Joseph Tommasi


Joseph Charles Tommasi was an American Neo-Nazi who founded the National Socialist Liberation Front. He advocated extremism and armed guerrilla warfare against the U.S. government and what he called its "Jewish power structure." Tommasi wanted anarchy and lawlessness so that the "system" could be attacked without protection.
Tommasi was derisively nicknamed "Tomato Joe" by rival neo-Nazis because of his Italian heritage and "less than Nordic complexion."

Politics

Influenced by William Luther Pierce, Tommasi first rose to prominence as a young leader within the National Socialist White People's Party, later called the American Nazi Party, in Arlington County, Virginia.
In 1969, Tommasi launched the National Socialist Liberation Front as a youth wing of the American Nazi Party.

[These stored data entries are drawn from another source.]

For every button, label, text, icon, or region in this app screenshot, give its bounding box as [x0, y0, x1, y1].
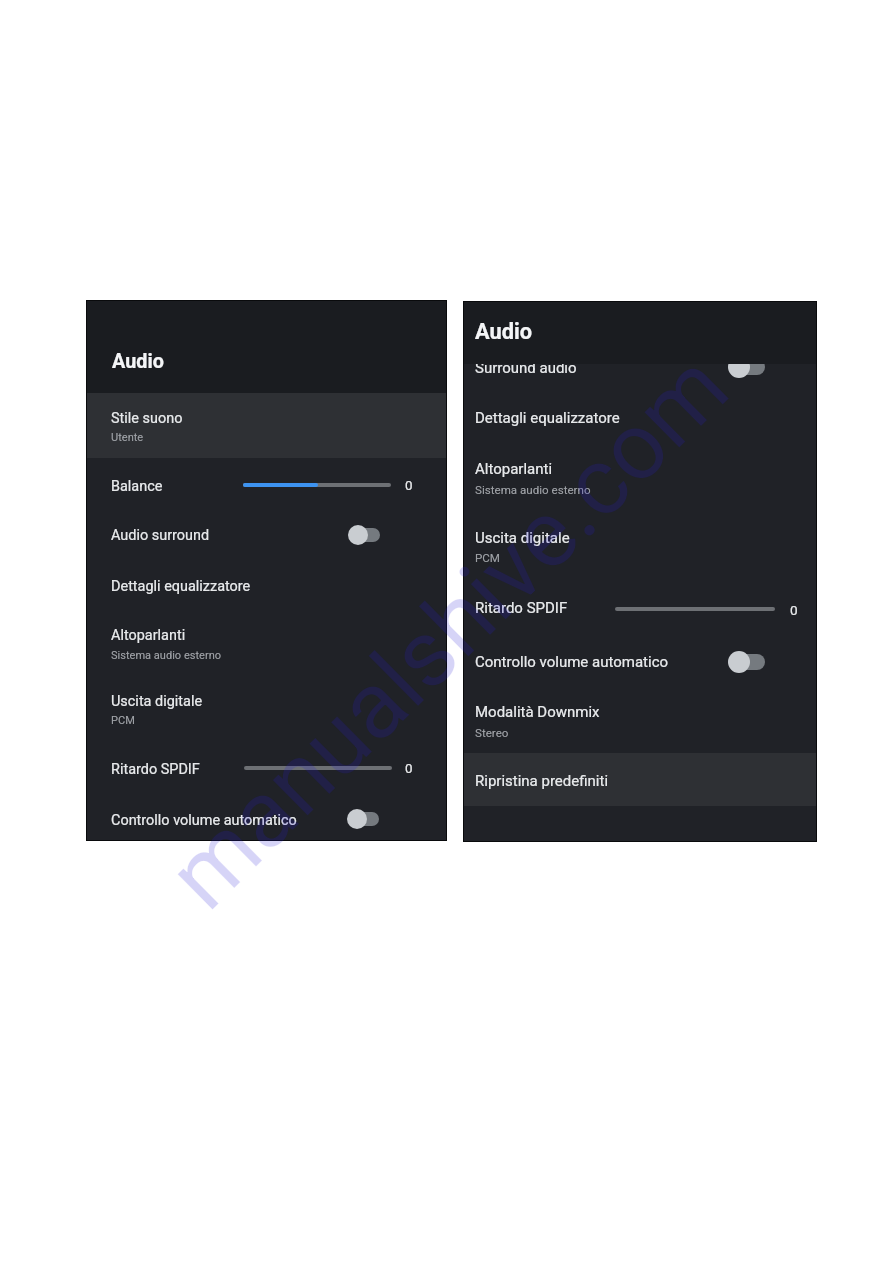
button[interactable]: Ritardo SPDIF — [87, 741, 446, 792]
staticText: Surround audio — [475, 359, 577, 377]
button[interactable]: Toggle switch, off — [337, 801, 389, 837]
staticText: Stereo — [475, 726, 509, 740]
staticText: Altoparlanti — [111, 627, 186, 644]
staticText: Modalità Downmix — [475, 703, 600, 721]
button[interactable]: Balance — [87, 458, 446, 508]
button[interactable]: Slider — [615, 599, 775, 619]
button[interactable]: Audio surround — [87, 508, 446, 558]
button[interactable]: Controllo volume automatico — [464, 642, 816, 693]
staticText: Ritardo SPDIF — [111, 761, 200, 778]
staticText: Altoparlanti — [475, 460, 553, 478]
staticText: 0 — [405, 761, 413, 777]
button[interactable]: Controllo volume automatico — [87, 792, 446, 841]
staticText: Audio — [475, 319, 533, 345]
button[interactable]: Slider — [243, 475, 391, 495]
staticText: Audio — [112, 350, 164, 373]
button[interactable]: Toggle switch, off — [338, 517, 390, 553]
button[interactable]: Slider — [244, 758, 392, 778]
staticText: Ripristina predefiniti — [475, 772, 609, 790]
button[interactable]: Altoparlanti — [87, 608, 446, 674]
button[interactable]: Stile suono — [87, 393, 446, 458]
staticText: Dettagli equalizzatore — [111, 578, 251, 595]
staticText: Audio surround — [111, 527, 210, 544]
button[interactable]: Surround audio — [464, 348, 816, 399]
button[interactable]: Uscita digitale — [87, 674, 446, 741]
staticText: 0 — [790, 602, 798, 618]
staticText: Uscita digitale — [475, 529, 570, 547]
button[interactable]: Uscita digitale — [464, 519, 816, 589]
staticText: Controllo volume automatico — [111, 812, 297, 829]
button[interactable]: Toggle switch, off — [718, 643, 774, 681]
button[interactable]: Toggle switch, off — [718, 348, 774, 386]
staticText: Uscita digitale — [111, 693, 203, 710]
staticText: Controllo volume automatico — [475, 653, 669, 671]
staticText: Stile suono — [111, 410, 183, 427]
button[interactable]: Dettagli equalizzatore — [87, 558, 446, 608]
button[interactable]: Modalità Downmix — [464, 693, 816, 753]
staticText: Balance — [111, 478, 163, 495]
staticText: Utente — [111, 431, 144, 444]
button[interactable]: Dettagli equalizzatore — [464, 399, 816, 450]
button[interactable]: Audio — [464, 302, 816, 364]
staticText: 0 — [405, 478, 413, 494]
staticText: Sistema audio esterno — [111, 649, 222, 662]
staticText: Ritardo SPDIF — [475, 599, 568, 617]
button[interactable]: Audio — [87, 301, 446, 393]
staticText: PCM — [111, 714, 135, 727]
staticText: PCM — [475, 551, 500, 565]
button[interactable]: Ritardo SPDIF — [464, 589, 816, 642]
button[interactable]: Ripristina predefiniti — [464, 753, 816, 806]
staticText: Dettagli equalizzatore — [475, 409, 620, 427]
button[interactable]: Altoparlanti — [464, 450, 816, 519]
staticText: Sistema audio esterno — [475, 483, 591, 497]
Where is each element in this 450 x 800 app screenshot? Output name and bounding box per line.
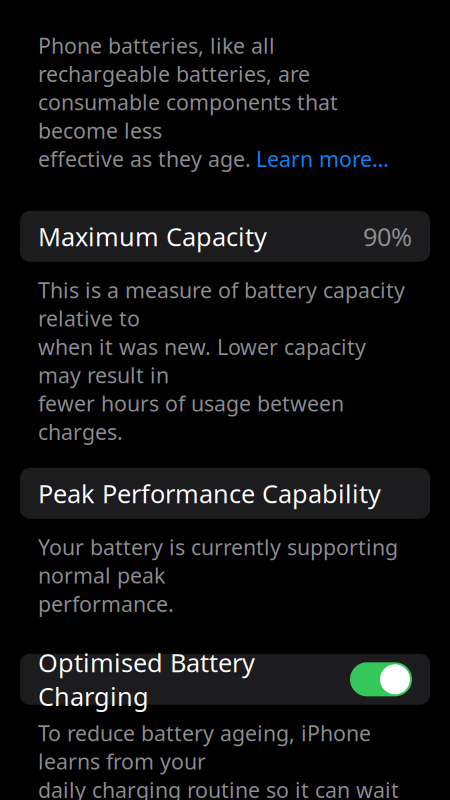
staticText: Learn more… <box>256 144 389 173</box>
staticText: This is a measure of battery capacity re… <box>38 276 405 332</box>
staticText: when it was new. Lower capacity may resu… <box>38 332 366 389</box>
staticText: Optimised Battery Charging <box>38 646 255 713</box>
staticText: Peak Performance Capability <box>38 476 381 510</box>
staticText: consumable components that become less <box>38 88 338 145</box>
staticText: Your battery is currently supporting nor… <box>38 533 398 590</box>
staticText: Phone batteries, like all rechargeable b… <box>38 31 310 88</box>
staticText: effective as they age. <box>38 144 251 173</box>
staticText: 90% <box>363 220 412 253</box>
staticText: performance. <box>38 590 174 618</box>
button[interactable]: Optimised Battery Charging <box>0 654 450 705</box>
staticText: daily charging routine so it can wait to… <box>38 776 399 800</box>
staticText: To reduce battery ageing, iPhone learns … <box>38 719 371 776</box>
staticText: fewer hours of usage between charges. <box>38 389 344 446</box>
button[interactable]: Learn more… <box>256 144 389 173</box>
staticText: Maximum Capacity <box>38 220 267 253</box>
button[interactable]: Peak Performance Capability <box>0 468 450 519</box>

In 1970, David Duke joined the organization.
In February 1972, Irv Rubin, a Jewish militant of the Jewish Defense League, was arrested after firing at Tommasi.
The NSWPP had splintered following the 1967 murder of George Lincoln Rockwell, and Tommasi frequently found himself at odds with Rockwell's successor, Matthias Koehl. Koehl, a strait-laced follower of Adolf Hitler, objected to Tommasi's radical viewpoints, as well as his personal habits, which included smoking marijuana, wearing long hair, listening to rock and roll and inviting a girlfriend for sex at NSWPP headquarters. These led to Tommasi being ejected from the NSWPP in 1973.
In March 1974, Tommasi launched the NSLF as a separate organization. The group attracted many of the younger and more radical members of the NSWPP. It used propaganda, such as pictures showing the twisted wreckage of a Bank of America branch.
Tommasi sought membership among white college students who felt alienated by both the radical leftist movement as well as the mainstream conservative right.
However, Tommasi had not given up trying to regain control of the NSWPP.

Death

On August 15, 1975, Tommasi was killed by a single bullet to the head in front of the headquarters of the NSWPP, his rival group, in El Monte, California. Numerous weapons were found at the headquarters, including a gun that had been recently fired. David Rust, who was with Tommasi at the time, stated that someone had directed an obscene gesture towards them. Witnesses said that Tommasi walked into the front yard carrying a club and got into an argument. One member allegedly told him that if he came any closer, he would be shot.
Jerry Keith Jones, 18 years old, was suspected in the murder.
Tommasi was buried at Rose Hills Memorial Park.

Legacy

Tommasi's life inspired fellow neo-Nazi James Mason to revive the NSLF in the early 1980s as a leaderless "philosophical concept or a state of mind" called Universal Order and to resurrect Tommasi's "Siege" periodical.